OF DINOSAURS AND MEN
Ó 2001, Arthur V. Chadwick
As the unofficial local scientist and "expert" on human footprints, I often receive queries regarding the happenings at Glen Rose. This past year has been no exception. In fact, the past two years have been rather remarkable for Glen Rose. But the story begins some 17 years ago.
Drs. Berney Neufeld, Leonard Brand and I were fresh out of graduate school and anxious to investigate various lines of evidence being used to support the biblical account of Earth history. Among the most prominent of these were tales of giant human tracks in the bed of the Paluxy River, near Glen Rose, Texas. These tracks were in Cretaceous limestone, supposed to be 80-100 million years old, alongside giant bipedal tracks of carnivorous dinosaurs (Morris and Whitcomb 1961, pp. 173-175). While we were interested in the significance of the tracks, we were also puzzled by the lack of careful analytical investigation. Here was a piece of evidence so important that-- if correct-- could turn the whole history of the Earth upside down. Why were the earth scientists not flocking to Glen Rose to investigate? Why were the creationists not carrying on a carefully orchestrated investigation to determine the nature and significance of the evidence? We had a Iot to learn.

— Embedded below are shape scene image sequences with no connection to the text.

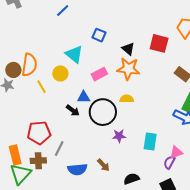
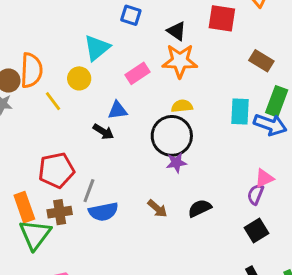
cyan triangle: (74, 54) -> (97, 48), turned 48
black circle: (103, 112) -> (172, 136), moved
cyan rectangle: (150, 142) -> (240, 112), moved
blue semicircle: (77, 169) -> (103, 212), moved
black semicircle: (131, 179) -> (200, 208), moved

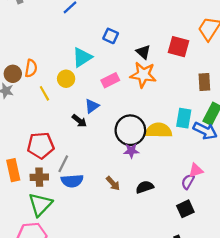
brown rectangle: (261, 61) -> (204, 82), turned 48
orange semicircle: (31, 70) -> (31, 68), size x0.7
yellow semicircle: (182, 106) -> (159, 130), moved, size x1.6
blue triangle: (118, 110) -> (92, 106), turned -35
green triangle: (35, 235) -> (40, 204), moved

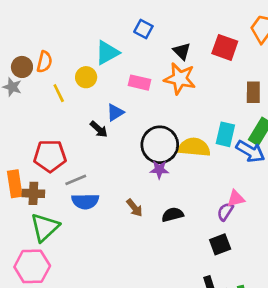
pink rectangle: (110, 80) -> (139, 83), turned 36
gray line: (63, 164) -> (76, 180), turned 36
brown cross: (39, 177) -> (33, 193), moved

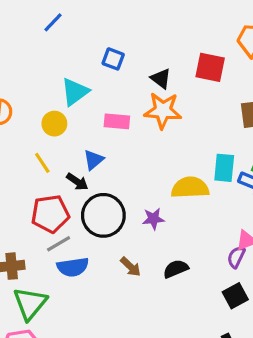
yellow line: (59, 93) -> (42, 163), moved
black circle: (160, 145) -> (103, 215), moved
red pentagon: (50, 156) -> (50, 214), moved

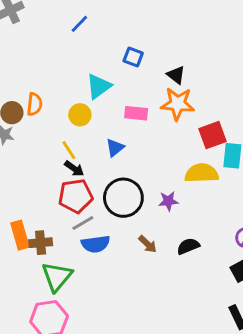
red square: (210, 67) -> (213, 135), moved, turned -32
black arrow: (77, 182) -> (74, 169), moved

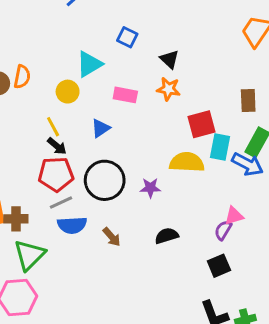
orange star: (178, 104) -> (168, 89), size x0.7
brown arrow: (148, 244) -> (112, 237), moved

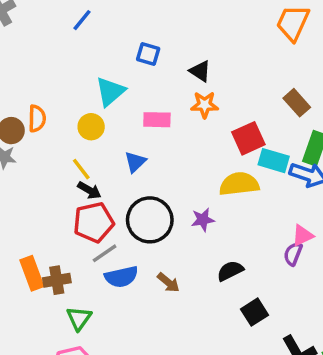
brown rectangle: (248, 101) -> (297, 103), turned -30
cyan rectangle: (220, 147) -> (274, 161), turned -75
green triangle: (30, 255) -> (79, 318), size x0.7
black square: (219, 266) -> (254, 312), moved

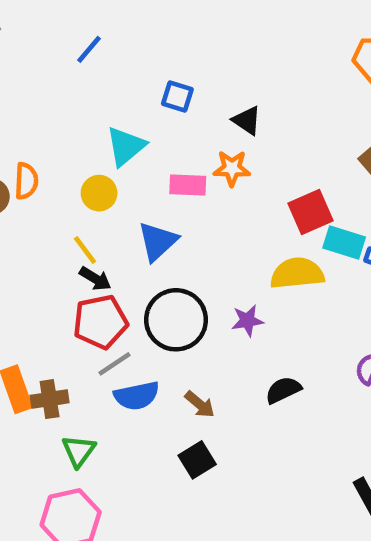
orange star: (205, 105) -> (232, 168), moved
blue triangle: (135, 162) -> (158, 241), size x1.4
black square: (254, 312) -> (197, 460), moved

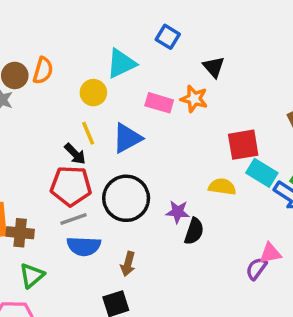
yellow line: (85, 250) -> (88, 133), moved
yellow semicircle: (297, 273) -> (222, 187), size x0.7
black semicircle: (283, 390) -> (194, 231), moved, turned 120
brown arrow: (200, 404) -> (128, 264), turned 50

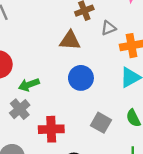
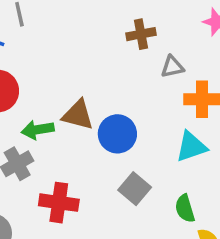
brown triangle: (70, 40) -> (78, 115), moved
gray square: (101, 123) -> (135, 189), moved

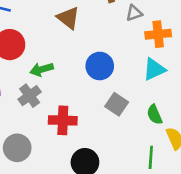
brown triangle: (78, 115) -> (68, 18), moved, turned 30

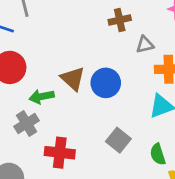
brown triangle: (68, 18) -> (73, 79), moved
blue circle: (100, 66) -> (106, 83), moved

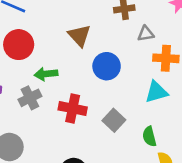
brown triangle: (73, 79) -> (79, 36), moved
red cross: (60, 153) -> (73, 108), moved

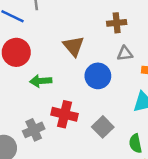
gray triangle: (146, 34) -> (125, 54), moved
gray cross: (30, 98) -> (34, 130), moved

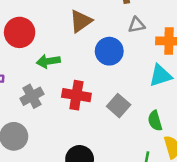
brown triangle: (74, 46) -> (81, 21), turned 40
gray cross: (34, 130) -> (32, 96), moved

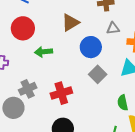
red cross: (76, 95) -> (61, 93), moved, turned -30
gray cross: (32, 96) -> (28, 89), moved
gray square: (119, 106) -> (98, 74), moved

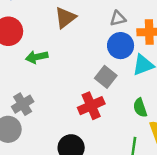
blue circle: (91, 47) -> (121, 46), moved
red cross: (61, 93) -> (91, 106), moved

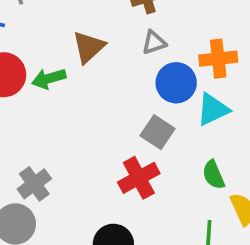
gray triangle: (118, 18) -> (154, 42), moved
green arrow: (37, 57) -> (49, 79), moved

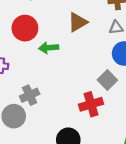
green arrow: (49, 79) -> (49, 48), moved

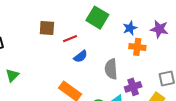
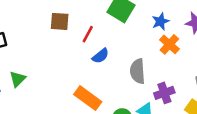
red line: (70, 39) -> (88, 34), turned -40
orange cross: (137, 47) -> (169, 44), turned 35

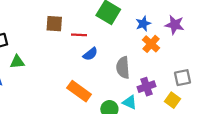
red line: (88, 34) -> (79, 35), turned 64
green triangle: (17, 79) -> (17, 62), moved, turned 40

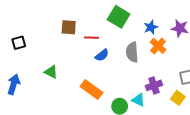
green triangle: (17, 62) -> (51, 72), moved, turned 32
gray semicircle: (123, 68) -> (132, 52), moved

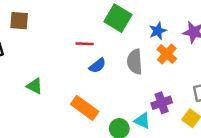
brown square: (69, 27) -> (19, 21), moved

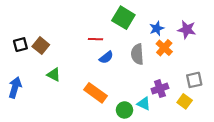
brown square: (19, 21) -> (41, 46), moved, turned 35

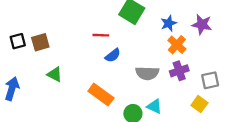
brown square: (41, 46) -> (40, 42), turned 35
gray semicircle: (137, 54) -> (147, 73), moved, turned -84
purple cross: (160, 89) -> (179, 71), moved

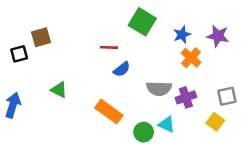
brown square: (40, 42) -> (41, 37), moved
purple cross: (179, 71) -> (186, 97), moved

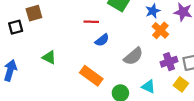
gray semicircle: (159, 88) -> (133, 56), turned -42
purple cross: (186, 97) -> (169, 62), moved
cyan triangle: (167, 124) -> (148, 87), moved

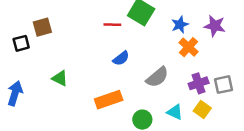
red line: (91, 22) -> (112, 25), moved
orange rectangle: (91, 76) -> (109, 100), turned -55
yellow square: (181, 84) -> (202, 110), moved

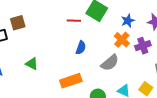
orange cross: (189, 47) -> (122, 40), moved
blue semicircle: (121, 58) -> (81, 48), turned -32
purple cross: (199, 83) -> (143, 46), moved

It did not take us Iong to organize an expedition to the river. Setting out late in the summer of 1970, we arrived at the site at an opportune time. A flurry of activity earlier in the summer connected with the work of Stan Taylor of Films for Christ had left many new tracks exposed, and piles of discarded sandbags and plastic sheets littered the banks. We were able to sandbag a section of the river and bail it dry (Figure 1). There on the floor of the river was a clear bipedal trackway unlike anything we had seen before. We made casts of the prints, photographed the site carefully, and puzzled about what could have made the trail. The tracks had a clear humanoid appearance, but lacked some of the most important characteristics. There were no clear pentamerous feet, and the profile was more elongate and narrow than one would expect for a human track. A careful study revealed that several of them bore three unmistakable divisions at the anterior end, which led us to conclude that they were probably made by sauropods, perhaps walking in water too shallow for normal tracks. But they were very different from the common tridactyl trackways in the river bottom. Our initial suspicions were further heightened by a trackway on a nearby ledge. Several of the poorly defined depressions exhibited the elongate appearance of the"man tracks," but further along they became clearly defined as dinosaurian. While we harbored some doubt as to what had made the elongate tracks in the river bottom, we were now certain that they did not provide irrefutable evidence of the coexistence of man and dinosaur.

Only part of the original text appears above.